- **TASK ITEM**
In the listing below, every line with the word "products" needs to be copied.

- **ENTRIES SUPPLIED**
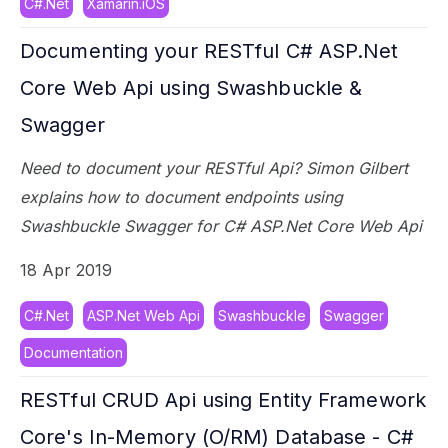
C#.Net
Xamarin.iOS
Documenting your RESTful C# ASP.Net
Core Web Api using Swashbuckle &
Swagger
Need to document your RESTful Api? Simon Gilbert
explains how to document endpoints using
Swashbuckle Swagger for C# ASP.Net Core Web Api
18 Apr 2019
C#.Net
ASP.Net Web Api
Swashbuckle
Swagger
Documentation
RESTful CRUD Api using Entity Framework
Core's In-Memory (O/RM) Database - C#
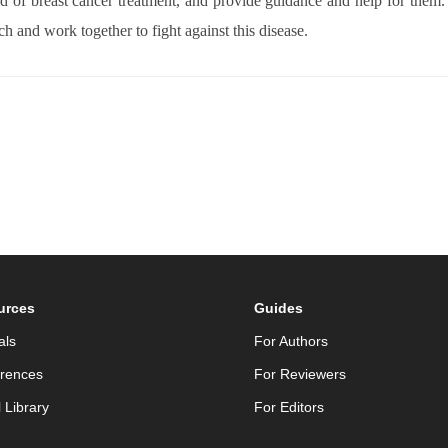
ield of breast cancer treatment, and provide guidance and help for them
ch and work together to fight against this disease.
urces
Guides
als
For Authors
rences
For Reviewers
l Library
For Editors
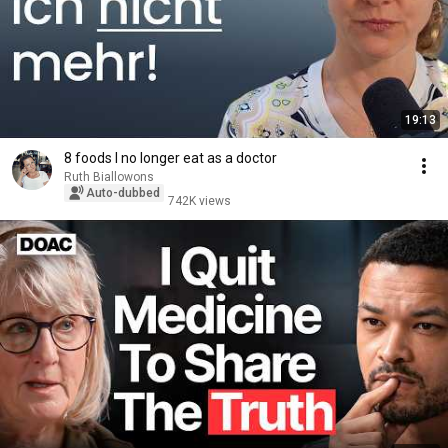
19:13
8 foods I no longer eat as a doctor
Ruth Biallowons
Auto-dubbed
742K views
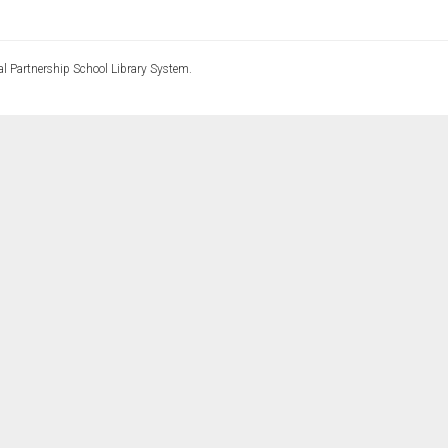
l Partnership School Library System.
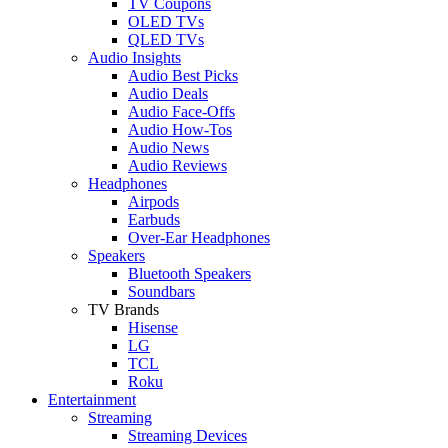
TV Coupons
OLED TVs
QLED TVs
Audio Insights
Audio Best Picks
Audio Deals
Audio Face-Offs
Audio How-Tos
Audio News
Audio Reviews
Headphones
Airpods
Earbuds
Over-Ear Headphones
Speakers
Bluetooth Speakers
Soundbars
TV Brands
Hisense
LG
TCL
Roku
Entertainment
Streaming
Streaming Devices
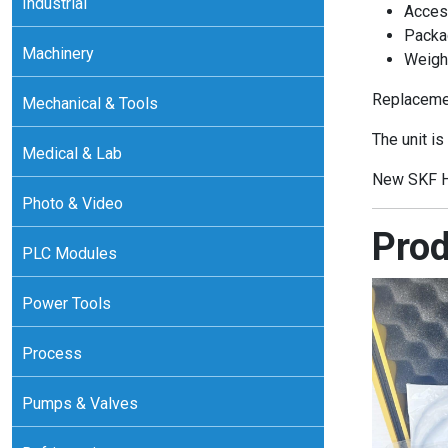
Industrial
Acces
Packa
Machinery
Weight
Replacemen
Mechanical & Tools
The unit is
Medical & Lab
New SKF H
Photo & Video
Prod
PLC Modules
Power Tools
Process
Pumps & Valves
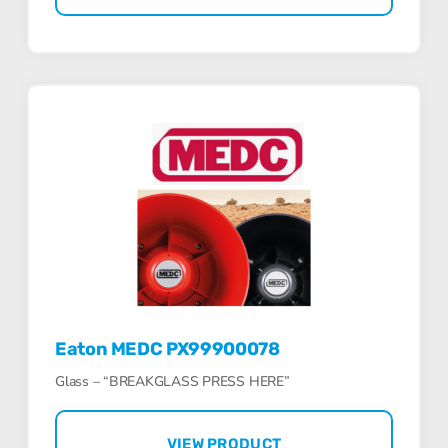
Eaton MEDC PX99900078
Glass – “BREAKGLASS PRESS HERE”
VIEW PRODUCT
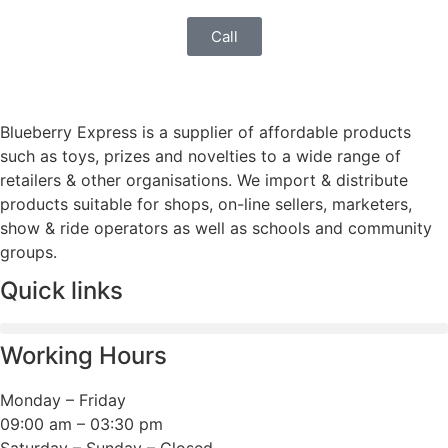
Call
Blueberry Express is a supplier of affordable products
such as toys, prizes and novelties to a wide range of
retailers & other organisations. We import & distribute
products suitable for shops, on-line sellers, marketers,
show & ride operators as well as schools and community
groups.
Quick links
Working Hours
Monday – Friday
09:00 am – 03:30 pm
Saturday – Sunday – Closed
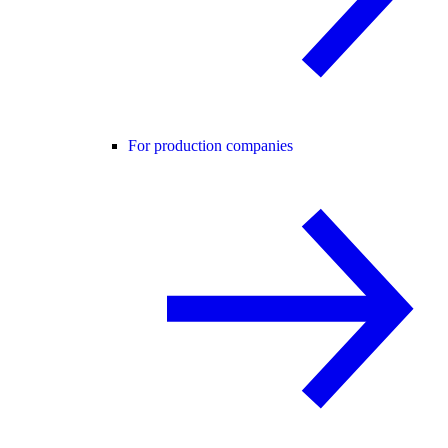
For production companies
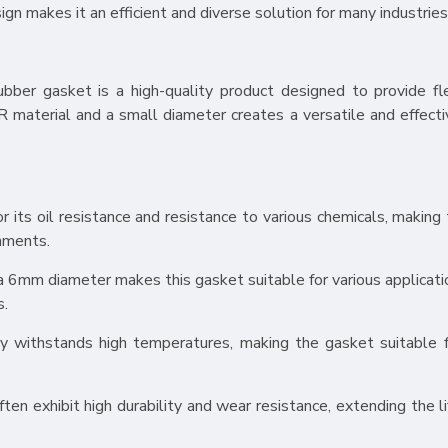
ign makes it an efficient and diverse solution for many industries
r gasket is a high-quality product designed to provide flexi
 material and a small diameter creates a versatile and effecti
 its oil resistance and resistance to various chemicals, making
onments.
 6mm diameter makes this gasket suitable for various applicati
s.
y withstands high temperatures, making the gasket suitable 
n exhibit high durability and wear resistance, extending the l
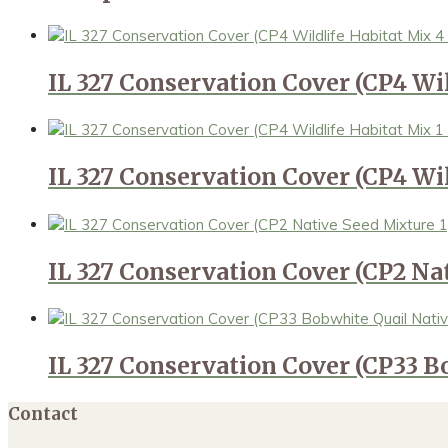
IL 327 Conservation Cover (CP4 Wi
IL 327 Conservation Cover (CP4 Wil
IL 327 Conservation Cover (CP2 Na
IL 327 Conservation Cover (CP33 B
Contact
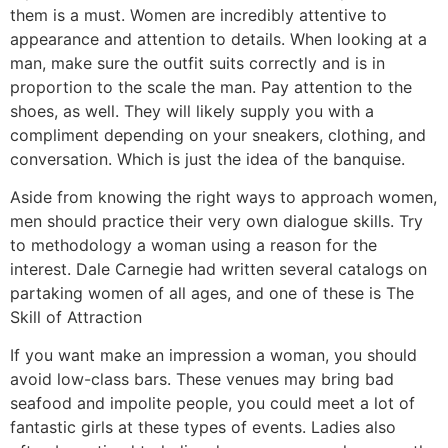
them is a must. Women are incredibly attentive to
appearance and attention to details. When looking at a
man, make sure the outfit suits correctly and is in
proportion to the scale the man. Pay attention to the
shoes, as well. They will likely supply you with a
compliment depending on your sneakers, clothing, and
conversation. Which is just the idea of the banquise.
Aside from knowing the right ways to approach women,
men should practice their very own dialogue skills. Try
to methodology a woman using a reason for the
interest. Dale Carnegie had written several catalogs on
partaking women of all ages, and one of these is The
Skill of Attraction
If you want make an impression a woman, you should
avoid low-class bars. These venues may bring bad
seafood and impolite people, you could meet a lot of
fantastic girls at these types of events. Ladies also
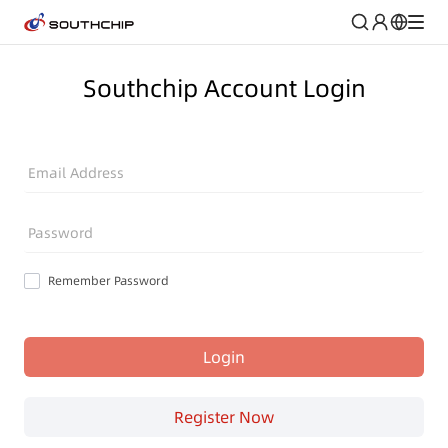
Southchip Account Login
Email Address
Password
Remember Password
Login
Register Now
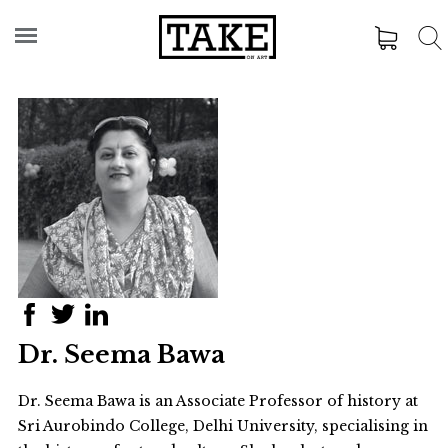
Dr. Seema Bawa
Dr. Seema Bawa is an Associate Professor of history at
Sri Aurobindo College, Delhi University, specialising in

- **RESPONSE BELOW**
Blueberry Express is a supplier of affordable products
products suitable for shops, on-line sellers, marketers,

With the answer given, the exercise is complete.